→ **Work item**:
If a line in the material below has the word "menor", copy it.

→ **Records for this exercise**:
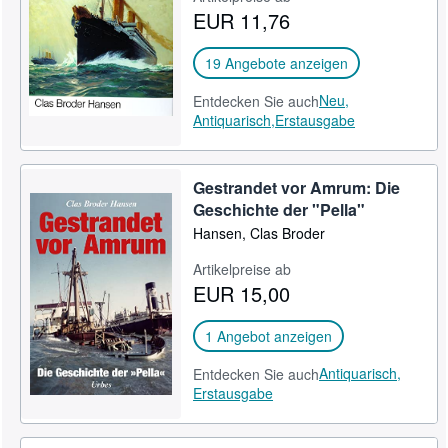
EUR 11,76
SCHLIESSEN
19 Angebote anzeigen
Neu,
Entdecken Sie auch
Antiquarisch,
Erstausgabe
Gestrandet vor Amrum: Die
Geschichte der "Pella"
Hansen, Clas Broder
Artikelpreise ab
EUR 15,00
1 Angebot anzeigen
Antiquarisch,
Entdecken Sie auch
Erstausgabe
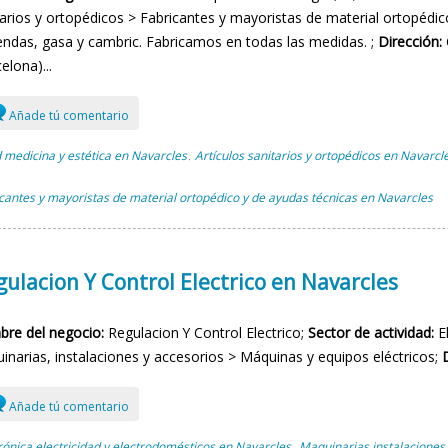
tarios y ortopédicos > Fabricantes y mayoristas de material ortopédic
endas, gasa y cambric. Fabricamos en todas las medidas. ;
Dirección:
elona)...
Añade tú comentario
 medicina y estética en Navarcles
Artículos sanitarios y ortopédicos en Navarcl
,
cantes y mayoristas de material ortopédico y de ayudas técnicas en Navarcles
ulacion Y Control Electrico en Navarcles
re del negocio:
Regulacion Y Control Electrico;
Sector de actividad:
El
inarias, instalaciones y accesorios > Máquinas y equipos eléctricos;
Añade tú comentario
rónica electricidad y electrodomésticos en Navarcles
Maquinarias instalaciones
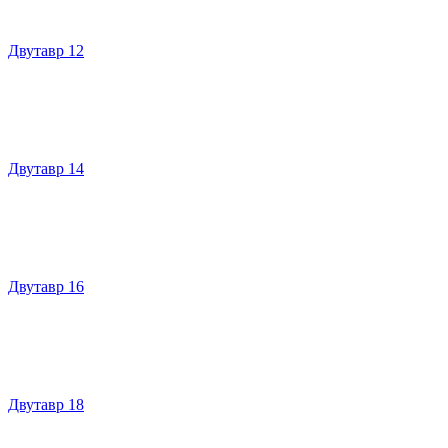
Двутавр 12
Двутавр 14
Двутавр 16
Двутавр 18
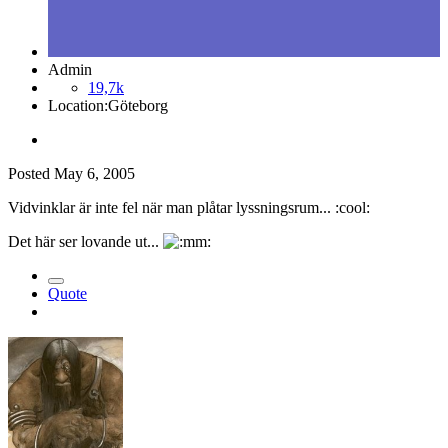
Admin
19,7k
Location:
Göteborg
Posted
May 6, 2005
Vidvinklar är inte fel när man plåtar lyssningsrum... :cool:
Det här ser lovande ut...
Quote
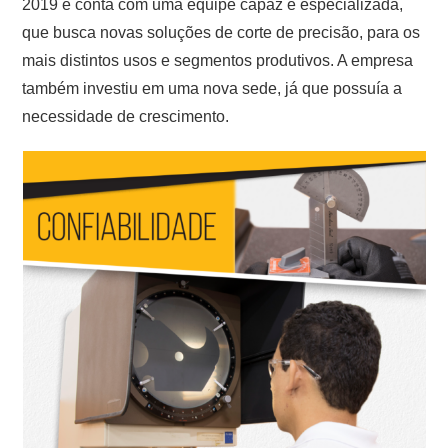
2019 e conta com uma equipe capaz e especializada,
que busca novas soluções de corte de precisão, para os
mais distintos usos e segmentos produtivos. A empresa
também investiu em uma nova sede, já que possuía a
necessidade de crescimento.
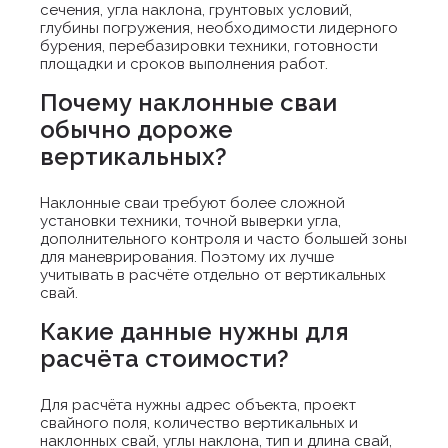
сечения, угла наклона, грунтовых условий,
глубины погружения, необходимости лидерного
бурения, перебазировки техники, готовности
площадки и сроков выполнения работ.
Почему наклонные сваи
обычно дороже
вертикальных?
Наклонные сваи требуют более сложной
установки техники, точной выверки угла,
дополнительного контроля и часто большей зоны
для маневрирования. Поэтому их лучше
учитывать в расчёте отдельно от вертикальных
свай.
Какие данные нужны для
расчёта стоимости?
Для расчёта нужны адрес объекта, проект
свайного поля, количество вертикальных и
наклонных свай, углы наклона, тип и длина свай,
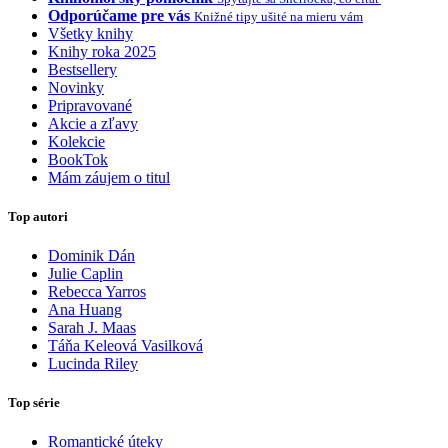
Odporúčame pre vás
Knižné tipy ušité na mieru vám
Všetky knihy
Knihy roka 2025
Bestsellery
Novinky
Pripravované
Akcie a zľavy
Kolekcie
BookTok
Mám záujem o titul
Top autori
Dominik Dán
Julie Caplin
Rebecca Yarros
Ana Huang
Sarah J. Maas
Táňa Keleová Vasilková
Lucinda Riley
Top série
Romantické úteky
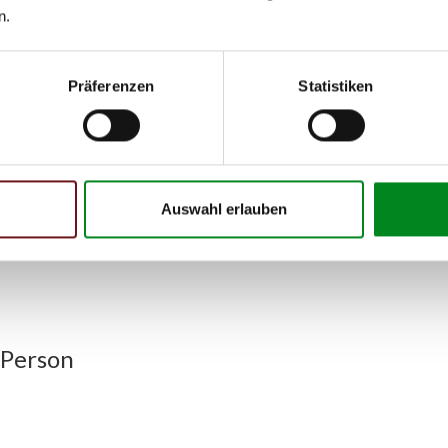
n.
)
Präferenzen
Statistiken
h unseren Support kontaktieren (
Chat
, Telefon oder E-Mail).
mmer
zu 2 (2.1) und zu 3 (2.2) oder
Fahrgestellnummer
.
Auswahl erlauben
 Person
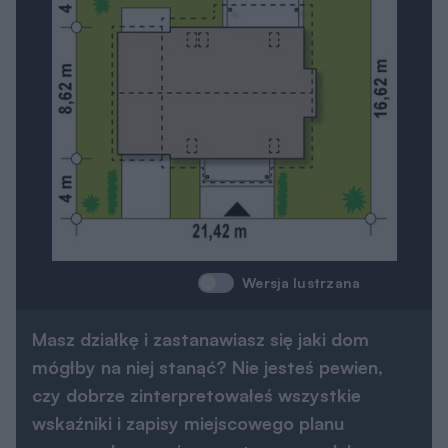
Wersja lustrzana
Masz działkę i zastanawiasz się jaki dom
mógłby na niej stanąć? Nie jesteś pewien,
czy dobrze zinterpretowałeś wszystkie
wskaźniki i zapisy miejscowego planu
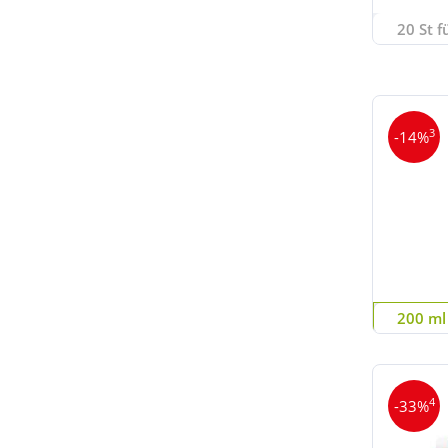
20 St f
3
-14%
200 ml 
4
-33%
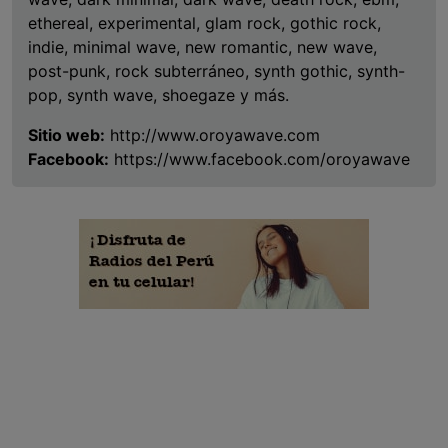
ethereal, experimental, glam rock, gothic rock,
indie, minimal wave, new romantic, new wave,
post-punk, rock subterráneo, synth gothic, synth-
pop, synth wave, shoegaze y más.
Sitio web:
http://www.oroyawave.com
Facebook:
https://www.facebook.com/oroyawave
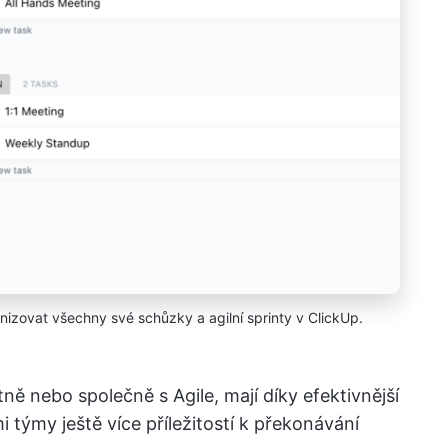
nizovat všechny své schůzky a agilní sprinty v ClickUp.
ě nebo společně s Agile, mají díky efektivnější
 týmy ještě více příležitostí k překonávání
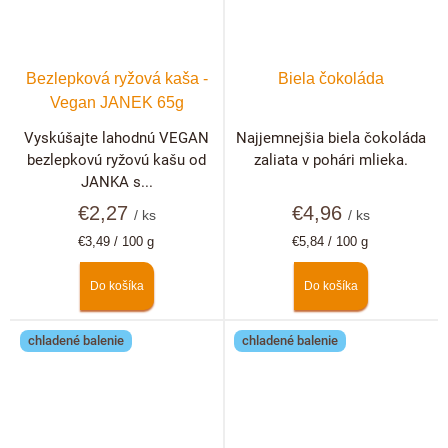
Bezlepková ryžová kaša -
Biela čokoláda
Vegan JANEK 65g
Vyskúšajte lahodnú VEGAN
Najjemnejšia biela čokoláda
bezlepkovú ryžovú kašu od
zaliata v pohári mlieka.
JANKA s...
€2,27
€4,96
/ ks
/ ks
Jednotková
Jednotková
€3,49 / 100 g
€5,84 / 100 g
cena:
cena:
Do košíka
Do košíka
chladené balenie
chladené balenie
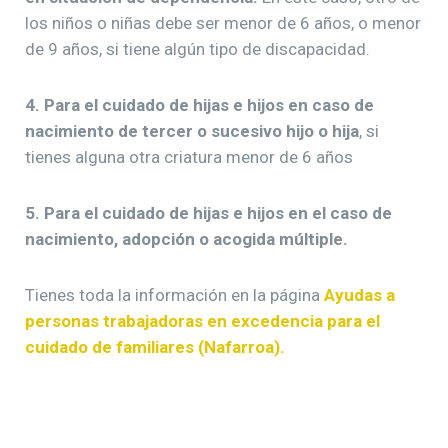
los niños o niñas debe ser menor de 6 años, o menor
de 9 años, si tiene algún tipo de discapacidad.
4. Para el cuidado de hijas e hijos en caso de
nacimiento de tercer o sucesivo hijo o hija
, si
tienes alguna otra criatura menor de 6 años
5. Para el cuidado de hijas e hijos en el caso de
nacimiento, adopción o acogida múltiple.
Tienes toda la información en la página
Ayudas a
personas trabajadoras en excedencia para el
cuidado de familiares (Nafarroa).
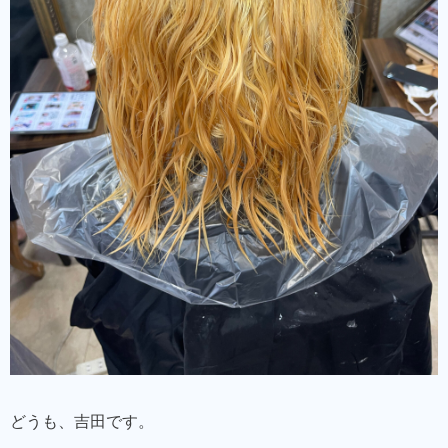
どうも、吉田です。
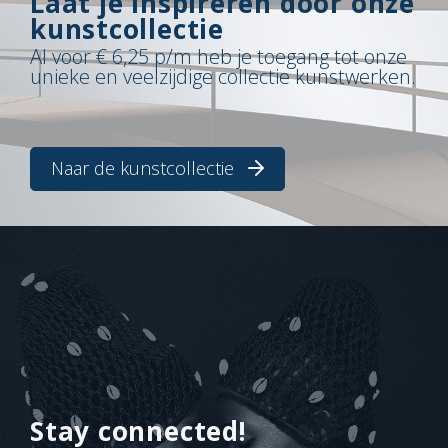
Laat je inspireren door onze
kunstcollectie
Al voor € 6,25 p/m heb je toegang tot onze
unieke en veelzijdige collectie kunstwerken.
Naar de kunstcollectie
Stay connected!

→ **Your response**:
los niños o niñas debe ser menor de 6 años, o menor
tienes alguna otra criatura menor de 6 años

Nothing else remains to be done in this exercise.